Presently before the Court is the Secretary of Labor's (the "Secretary") motion for default judgment against the law firm of Kwasny and Reilly, P.C. (the "Firm"). The Secretary seeks a default judgment ruling that the Firm violated Title I of the Employee Retirement and Income Security Act of 1974, as amended 29 U.S.C. § 1001, et seq. ("ERISA") due to its failure to forward employee contributions to the Kwasny and Reilly, 401(k) Profit Sharing Plan (the "Plan") in violation of ERISA.

I. ROCEDURAL HISTORY

The Secretary filed this ERISA action on July 16, 2014. The Firm was served with a complaint and summons in compliance with Federal Rule of Civil Procedure 4(e) on September 8, 2014. The Plaintiff filed the proof of service on September 19, 2014.

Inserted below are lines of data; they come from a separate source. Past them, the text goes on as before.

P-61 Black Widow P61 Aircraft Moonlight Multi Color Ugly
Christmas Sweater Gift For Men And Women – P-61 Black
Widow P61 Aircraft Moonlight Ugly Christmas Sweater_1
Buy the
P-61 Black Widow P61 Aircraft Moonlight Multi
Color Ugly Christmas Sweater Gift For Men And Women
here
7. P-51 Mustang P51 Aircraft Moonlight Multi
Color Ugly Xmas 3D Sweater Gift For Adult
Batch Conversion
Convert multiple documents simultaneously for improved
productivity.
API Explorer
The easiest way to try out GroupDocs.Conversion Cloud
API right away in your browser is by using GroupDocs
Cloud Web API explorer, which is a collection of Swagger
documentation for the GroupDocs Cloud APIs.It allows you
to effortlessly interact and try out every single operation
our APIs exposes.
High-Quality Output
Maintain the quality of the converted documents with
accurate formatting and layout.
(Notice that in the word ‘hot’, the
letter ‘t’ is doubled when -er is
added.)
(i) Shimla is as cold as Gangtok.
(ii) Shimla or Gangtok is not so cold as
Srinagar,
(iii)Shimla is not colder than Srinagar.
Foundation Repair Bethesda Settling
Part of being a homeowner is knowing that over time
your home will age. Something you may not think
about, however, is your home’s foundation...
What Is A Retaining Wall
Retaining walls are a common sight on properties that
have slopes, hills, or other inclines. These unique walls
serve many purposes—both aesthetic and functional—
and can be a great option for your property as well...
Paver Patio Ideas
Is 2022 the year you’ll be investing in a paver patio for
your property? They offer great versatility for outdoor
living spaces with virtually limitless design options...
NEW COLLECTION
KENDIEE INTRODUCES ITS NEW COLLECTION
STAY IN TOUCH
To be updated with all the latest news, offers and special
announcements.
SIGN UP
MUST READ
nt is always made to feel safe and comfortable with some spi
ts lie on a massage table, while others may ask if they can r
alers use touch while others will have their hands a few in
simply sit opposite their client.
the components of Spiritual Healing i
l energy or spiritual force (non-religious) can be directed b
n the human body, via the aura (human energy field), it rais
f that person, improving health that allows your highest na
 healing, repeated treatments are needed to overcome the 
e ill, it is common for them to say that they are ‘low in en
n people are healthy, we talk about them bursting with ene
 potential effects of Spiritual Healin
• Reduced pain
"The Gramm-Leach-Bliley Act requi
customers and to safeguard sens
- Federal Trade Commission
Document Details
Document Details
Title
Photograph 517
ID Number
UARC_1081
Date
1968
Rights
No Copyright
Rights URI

On October 24, 2014, Richard Kwasny, representing all of the Defendants in the case pro se, filed an answer to the Secretary's complaint. The Secretary filed a motion to strike the answer asserting that Kwasny could not represent the other Defendants (having previously had his license to practice suspended). On November 19, 2014, the Court granted the Secretary's motion to strike. On November 21, 2014, Kwasny filed a response to the motion to strike in which he stated that he intended to file the answer only on his behalf and agreed to withdraw the answer on behalf of the Firm and the Plan. Kwasny requested an opportunity to address the Court prior to the entry of any default judgment. He stated that neither the Firm nor the Plan have any assets and cannot defend the action. He noted that the causes of action are identical against all Defendants, and "judgment against one would result in judgment against all." Therefore, he requested that judgment not be entered against the Plan and the Firm.

On December 1, 2014, the Secretary filed a request for default under Rule 55 against the Firm, since it failed to plead or otherwise defend itself. The Clerk of Court entered default the same day. On January 22, 2015, the Court held a conference regarding, inter alia, Kwasny's response to the motion to strike and the Secretary's request for default. On August 12, 2015, the Secretary filed the instant motion for default judgment against the Firm. The Firm failed to respond to the motion and at no time has it entered an appearance, filed a pleading, or participated in the litigation in any way.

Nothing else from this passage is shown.